If large and choice well-flavored fruit is wanted of any kind, it must be thinned out, removing a few at a time from every part of the tree, so as to leave the residue pretty evenly distributed. The work can not be all performed at once, and it therefore should be commenced early in the season, the operator going over his trees, bushes, or vines from time to time, removing now one here, now one there, as the eye meets it, and the evidence appears of the advantage obtained by its removal. Early thinning, before the strength of the tree or vine is taxed in the stoning or seeding, will avail much more than the same course afterward.

Camellias should remain in the greenhouse until growth ceases and the wood becomes brown. Give air plentifully, and less moisture, to avoid a second growth, which is likely to occur if the plants are kept in a close, warm, moist atmosphere. As soon as the wood is mature, the plants may be put out of doors, in a partially shaded place, where they will not receive the full sun after ten o'clock a. m. -Those who have large collections will find it to their advantage to construct a sort of a shed with the sides and roof of lath placed about an inch and a half apart. This will admit sufficient light and air on all sides, as well as the rain. Some of our large florists and nurserymen have used such structures much to their advantage for the summer protection of many varieties of green-house plants.
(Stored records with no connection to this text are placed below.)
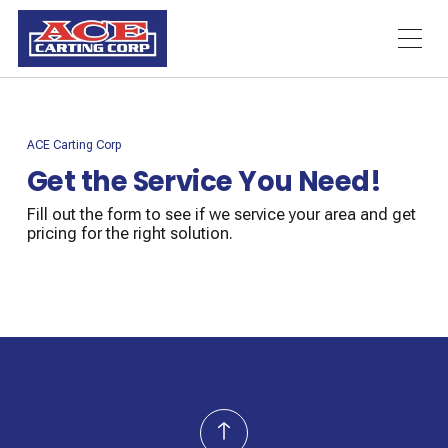
ACE Carting Corp
Get the Service You Need!
Fill out the form to see if we service your area and get
pricing for the right solution.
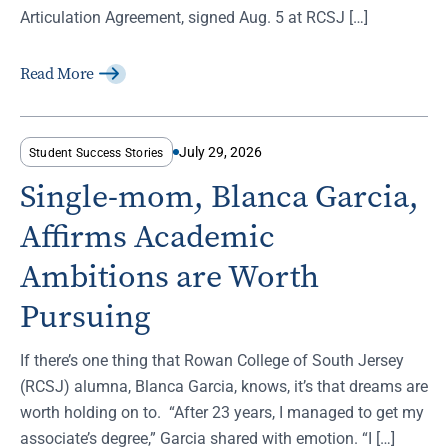
Articulation Agreement, signed Aug. 5 at RCSJ […]
Read More
July 29, 2026
Student Success Stories
Single-mom, Blanca Garcia,
Affirms Academic
Ambitions are Worth
Pursuing
If there’s one thing that Rowan College of South Jersey
(RCSJ) alumna, Blanca Garcia, knows, it’s that dreams are
worth holding on to. “After 23 years, I managed to get my
associate’s degree,” Garcia shared with emotion. “I […]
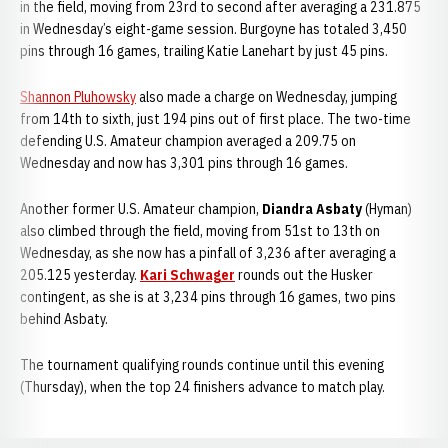
in the field, moving from 23rd to second after averaging a 231.875
in Wednesday’s eight-game session. Burgoyne has totaled 3,450
pins through 16 games, trailing Katie Lanehart by just 45 pins.
Shannon Pluhowsky
also made a charge on Wednesday, jumping
from 14th to sixth, just 194 pins out of first place. The two-time
defending U.S. Amateur champion averaged a 209.75 on
Wednesday and now has 3,301 pins through 16 games.
Another former U.S. Amateur champion,
Diandra Asbaty
(Hyman)
also climbed through the field, moving from 51st to 13th on
Wednesday, as she now has a pinfall of 3,236 after averaging a
205.125 yesterday.
Kari Schwager
rounds out the Husker
contingent, as she is at 3,234 pins through 16 games, two pins
behind Asbaty.
The tournament qualifying rounds continue until this evening
(Thursday), when the top 24 finishers advance to match play.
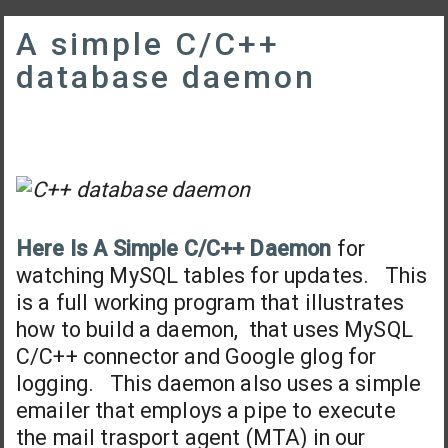
A simple C/C++
database daemon
Here Is A Simple C/C++ Daemon
for
watching MySQL tables for updates. This
is a full working program that illustrates
how to build a daemon, that uses MySQL
C/C++ connector and Google glog for
logging. This daemon also uses a simple
emailer that employs a pipe to execute
the mail trasport agent (MTA) in our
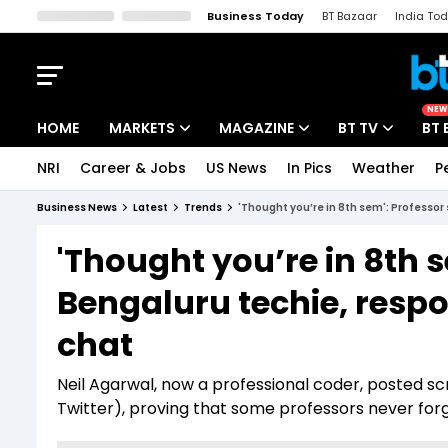
Business Today
BT Bazaar
India To
Kisan Tak
Lallantop
Malyalam
Bangla
Sports Tak
Crime T
NEW
HOME
MARKETS
MAGAZINE
BT TV
BT 
NRI
Career & Jobs
US News
In Pics
Weather
P
Stocks News
Cover Story
Market Today
Business News
Latest
Trends
'Thought you’re in 8th sem': Professor 
IPO Corner
Editor's Note
Easynomics
'Thought you’re in 8th 
Indices
Deep Dive
Drive Today
Bengaluru techie, respon
Stocks List
Interview
BT Explainer
chat
Neil Agarwal, now a professional coder, posted s
Twitter), proving that some professors never forg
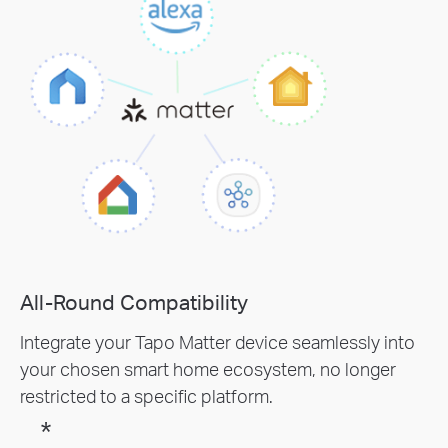
All-Round Compatibility
Integrate your Tapo Matter device seamlessly into
your chosen smart home ecosystem, no longer
restricted to a specific platform.
*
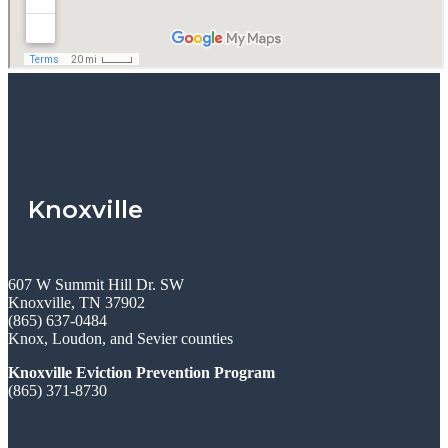
Knoxville
607 W Summit Hill Dr. SW
Knoxville, TN 37902
(865) 637-0484
Knox, Loudon, and Sevier counties
Knoxville Eviction Prevention Program
(865) 371-8730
Newly planted trees or shrubs are much benefited by a mulching a couple of inches thick placed around them at this season. We have found the newly mown grass from the lawn an admirable material. If put in place while green, it wilts down, keeps its place, and is not liable to be blown about by winds, as is the case if leaves or straw litter are used. The grass at this time has no seeds that will germinate, and when decayed in the fall may be dug in with advantage to the future growth of the tree.